The analysis represents a big step towards extra sustainable AI infrastructure, however its final influence will probably be decided by how successfully it may be scaled and deployed in industrial environments. Because the AI trade continues to grapple with vitality consumption issues, improvements like KAIST’s energy-efficient NPU know-how provide hope for a extra sustainable future in synthetic intelligence computing.

(Photograph by Korea Superior Institute of Science and Know-how)

See additionally: The 6 practices that guarantee extra sustainable knowledge centre operations

Need to be taught extra about cybersecurity and the cloud from trade leaders? Try Cyber Security & Cloud Expo going down in Amsterdam, California, and London.

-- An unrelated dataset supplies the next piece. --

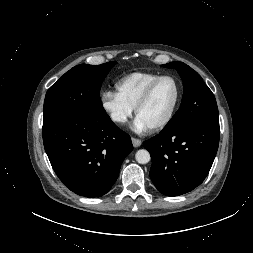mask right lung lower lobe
I'll return each mask as SVG.
<instances>
[{"label":"right lung lower lobe","mask_w":253,"mask_h":253,"mask_svg":"<svg viewBox=\"0 0 253 253\" xmlns=\"http://www.w3.org/2000/svg\"><path fill=\"white\" fill-rule=\"evenodd\" d=\"M45 151L56 175L74 193L101 197L133 150L130 137L107 114L66 115L43 124Z\"/></svg>","instance_id":"98d812e1"}]
</instances>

Discover different upcoming enterprise know-how occasions and webinars powered by TechForge here.

Source link

TAGGED: Cuts, EnergyEfficient, NPU, Power, technology
Share This Article
Twitter Email Copy Link Print
Previous Article Torch Torch Acquires Praxis Labs
Next Article Ultrathin clay membrane layers offer low-cost alternative for extracting lithium from water Ultrathin clay membrane layers offer low-cost alternative for extracting lithium from water
Leave a comment

Leave a Reply Cancel reply

Your email address will not be published. Required fields are marked *

Your Trusted Source for Accurate and Timely Updates!

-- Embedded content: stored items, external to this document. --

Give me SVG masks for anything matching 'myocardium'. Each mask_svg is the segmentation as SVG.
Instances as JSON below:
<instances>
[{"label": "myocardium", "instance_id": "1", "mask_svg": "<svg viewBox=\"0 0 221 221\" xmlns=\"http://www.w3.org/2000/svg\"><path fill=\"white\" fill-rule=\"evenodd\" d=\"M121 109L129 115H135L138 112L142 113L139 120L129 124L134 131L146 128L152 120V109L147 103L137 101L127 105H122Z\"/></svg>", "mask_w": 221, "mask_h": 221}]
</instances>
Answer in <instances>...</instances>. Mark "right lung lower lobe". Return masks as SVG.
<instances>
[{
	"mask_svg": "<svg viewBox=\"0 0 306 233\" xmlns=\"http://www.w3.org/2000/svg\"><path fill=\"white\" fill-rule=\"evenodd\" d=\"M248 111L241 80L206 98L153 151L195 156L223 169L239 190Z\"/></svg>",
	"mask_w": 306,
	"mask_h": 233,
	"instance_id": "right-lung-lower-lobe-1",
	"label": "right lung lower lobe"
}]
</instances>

Our commitment to accuracy, impartiality, and delivering breaking news as it happens has earned us the trust of a vast audience. Stay ahead with real-time updates on the latest events, trends.
FacebookLike
TwitterFollow
InstagramFollow
YoutubeSubscribe
LinkedInFollow
MediumFollow
- Advertisement -
Ad image

Popular Posts

Autogon AI Receives Funding from Fast Forward Venture Studio

Autogon AI, a Houston, TX-based no-code AI orchestration platform, obtained funding from Quick Ahead Enterprise Studio.…

February 29, 2024

The Role of Data Governance in Key Regulatory Areas

Geoffrey Kee (KY), VP, Information Governance | AML Analytics | Improvements…

May 23, 2024

Shell launches Direct Liquid Cooling Fluid

This propylene glycol-based fluid enhances Shell’s current immersion cooling fluid portfolio, providing wonderful warmth switch…

June 4, 2025

Applied Digital Completes Financing for Jamestown HPC Data Center Campus

Utilized Digital CompanyDALLAS, March 05, 2024 (GLOBE NEWSWIRE) -- Applied Digital Corporation (Nasdaq: APLD) ("Utilized…

March 5, 2024

Soma Global Receives Majority Investment From Greater Sum Ventures

Soma Global, a Tampa, FL-based company which specializes in cloud-native public safety software solutions, received…

February 11, 2024

You Might Also Like

Heat emission from the chimneys of a large data and server complex.
Global Market

OpenAI puts part of Stargate project on hold over runaway power costs

By saad
Uber expands use of AWS chips for AI workloads
Cloud Computing

Uber expands use of AWS chips for AI workloads

By saad
Tanium introduces autonomy driven by AI and security innovation
Cloud Computing

Tanium introduces autonomy driven by AI and security innovation

By saad
Nscale moves into power with AIPCorp deal, building 8GW U.S. AI campus to bypass energy bottlenecks
Edge Computing

Nscale moves into power with AIPCorp deal, building 8GW U.S. AI campus to bypass energy bottlenecks

By saad
Data Center News
Facebook Twitter Youtube Instagram Linkedin

About US

Data Center News: Stay informed on the pulse of data centers. Latest updates, tech trends, and industry insights—all in one place. Elevate your data infrastructure knowledge.

Top Categories
  • Global Market
  • Infrastructure
  • Innovations
  • Investments
Usefull Links
  • Home
  • Contact
  • Privacy Policy
  • Terms & Conditions

© 2024 – datacenternews.tech – All rights reserved

Welcome Back!

Sign in to your account

Lost your password?
We use cookies to ensure that we give you the best experience on our website. If you continue to use this site we will assume that you are happy with it.
You can revoke your consent any time using the Revoke consent button.